第1章 総論

§4 動力炉開発

 原子力委員会は,41年5月,高速増殖炉,新型転換炉の自主的な開発および開発の中核となる特殊法人の設立を骨子とする「動力炉開発の基本方針について」を内定した。なお,この方針のもとに,新法人が発足するまでの間,開発に必要な諸業務にあたらせるため,41年6月,原研に動力炉開発臨時推進本部を発足させた。
 一方,同年5月,原子力委員会の内定に先立って,衆議院の科学技術振興対策特別委員会は,動力炉の開発は,わが国のエネルギー政策の自主性を確保するとの観点から,その動力炉開発小委員会の委員長報告により,動力炉開発計画の策定を強く原子力委員会,および政府に要請した。
 原子力産業界は,41年9月,日本原子力産業会議を通じ,この原子力委員会の動力炉開発計画は,産業基盤の強化に資するばかりでなく,わが国のエネルギー政策からも,官民の協力による大規模なプロジェクトとして推進すべきであるとし,開発計画の推進ならびに特殊法人の設立を関係各方面に強く要望した。
 原子力委員会は,関係各方面と協議のうえ,特殊法人の設立を含む動力炉開発計画を「原子力開発利用長期計画」の一環としておりこむとともに,その実現を政府に強く要請した。その結果,42年度政府予算に,新事業団の設立を含む動力炉開発に必要な経費が計上された。また,この事業団は,従来,核燃料の開発を担当してきた公社を改組し,その業務をひきつぎ,新たに動力炉・核燃料開発事業団として設置することとした。

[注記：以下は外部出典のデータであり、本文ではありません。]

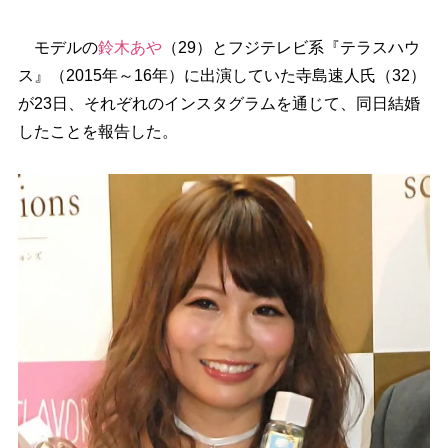
モデルの
鈴木あ
（29）とフジテレビ系『テラスハウ
ス』（2015年～16年）に出演していた寺島速人氏（32）
が23日、それぞれのインスタグラムを通じて、同日結婚
したことを報告した。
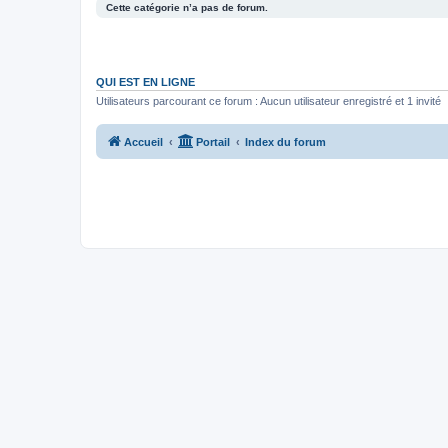
Cette catégorie n’a pas de forum.
QUI EST EN LIGNE
Utilisateurs parcourant ce forum : Aucun utilisateur enregistré et 1 invité
Accueil
Portail
Index du forum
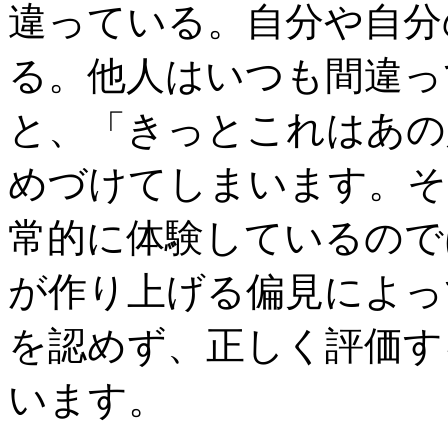
違っている。自分や自分
る。他人はいつも間違っ
と、「きっとこれはあの
めづけてしまいます。そ
常的に体験しているので
が作り上げる偏見によっ
を認めず、正しく評価す
います。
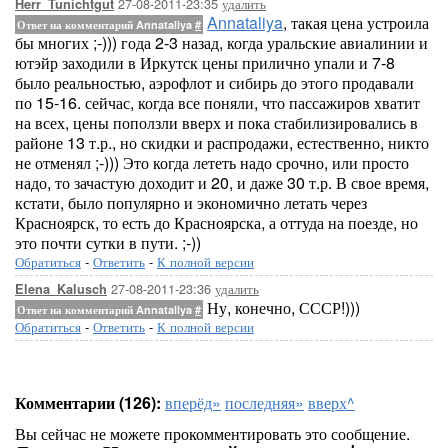
27-08-2011-23:35
удалить
Herr_Tunichtgut
Annataliya
, такая цена устроила
Ответ на комментарий Annataliya
#
бы многих ;-))) года 2-3 назад, когда уральские авиалинии и
ютэйр заходили в Иркутск цены прилично упали и 7-8
было реальностью, аэрофлот и сибирь до этого продавали
по 15-16. сейчас, когда все поняли, что пассажиров хватит
на всех, цены поползли вверх и пока стабилизировались в
районе 13 т.р., но скидки и распродажи, естественно, никто
не отменял ;-))) Это когда лететь надо срочно, или просто
надо, то зачастую доходит и 20, и даже 30 т.р. В свое время,
кстати, было популярно и экономично летать через
Красноярск, то есть до Красноярска, а оттуда на поезде, но
это почти сутки в пути. ;-))
Обратиться
-
Ответить
-
К полной версии
27-08-2011-23:36
удалить
Elena_Kalusch
Ну, конечно, СССР!)))
Ответ на комментарий Annataliya
#
Обратиться
-
Ответить
-
К полной версии
Комментарии (126):
вперёд»
последняя»
вверх^
Вы сейчас не можете прокомментировать это сообщение.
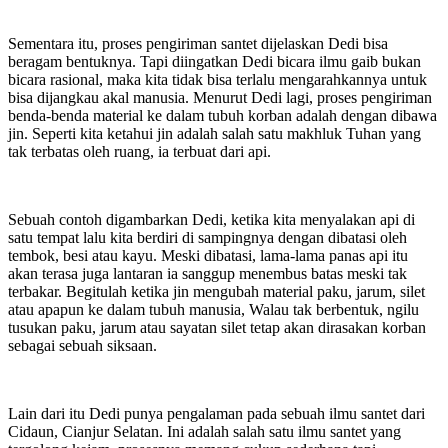
Sementara itu, proses pengiriman santet dijelaskan Dedi bisa
beragam bentuknya. Tapi diingatkan Dedi bicara ilmu gaib bukan
bicara rasional, maka kita tidak bisa terlalu mengarahkannya untuk
bisa dijangkau akal manusia. Menurut Dedi lagi, proses pengiriman
benda-benda material ke dalam tubuh korban adalah dengan dibawa
jin. Seperti kita ketahui jin adalah salah satu makhluk Tuhan yang
tak terbatas oleh ruang, ia terbuat dari api.
Sebuah contoh digambarkan Dedi, ketika kita menyalakan api di
satu tempat lalu kita berdiri di sampingnya dengan dibatasi oleh
tembok, besi atau kayu. Meski dibatasi, lama-lama panas api itu
akan terasa juga lantaran ia sanggup menembus batas meski tak
terbakar. Begitulah ketika jin mengubah material paku, jarum, silet
atau apapun ke dalam tubuh manusia, Walau tak berbentuk, ngilu
tusukan paku, jarum atau sayatan silet tetap akan dirasakan korban
sebagai sebuah siksaan.
Lain dari itu Dedi punya pengalaman pada sebuah ilmu santet dari
Cidaun, Cianjur Selatan. Ini adalah salah satu ilmu santet yang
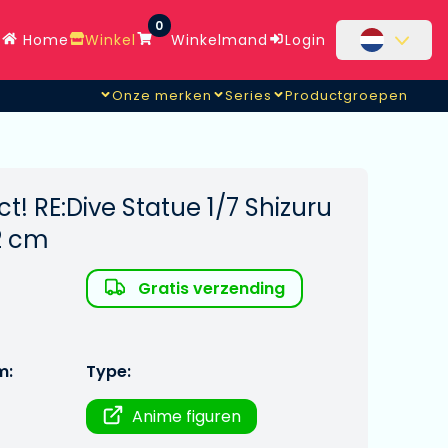
0
Home
Winkel
Winkelmand
Login
Onze merken
Series
Productgroepen
t! RE:Dive Statue 1/7 Shizuru
2 cm
Gratis verzending
m:
Type:
Anime figuren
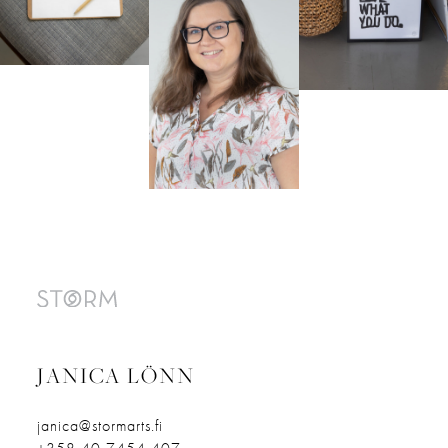
JANICA LÖNN
janica@stormarts.fi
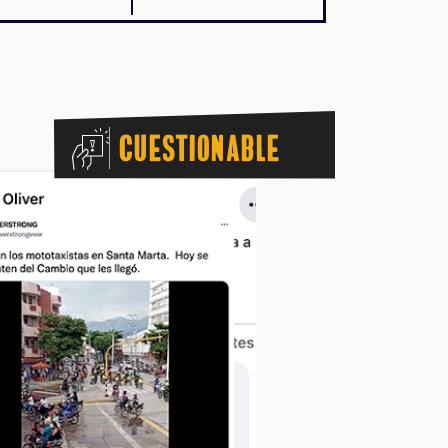
Cuestionable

 この動力炉開発計画は,高速増殖炉および新型転換炉について,その早期実用化をはかるため,必要な研究開発を行ない,最終的に原型炉等の建設,運転等を行なう総合的開発計画である。
 高速増殖炉については,ナトリウム冷却炉を開発対象として,60年代の初期に実用化することを目標に,40年代のなかばに実験炉の建設に,40年代の後半に原型炉の建設に,それぞれ着手することを目途とし,また,新型転換炉については,重水減速沸騰軽水冷却炉を開発対象として,50年代の前半に実用化することを目標に,40年代の前半に原型炉の建設に着手することを目途としている。
 動力炉・核燃料開発事業団は,核燃料の開発に関する業務を行なうとともに,動力炉開発を推進する中核として,高速増殖炉および新型転換炉に関する研究開発をすすめ,その成果を集約して原型炉の建設等を行ない,これらの新しい動力炉の実用化に資することをその業務とするものであって,研究開発の推進にあたっては,原研,民間企業等の協力のもとに,関係各界の総力を結集してこれをすすめることとしている。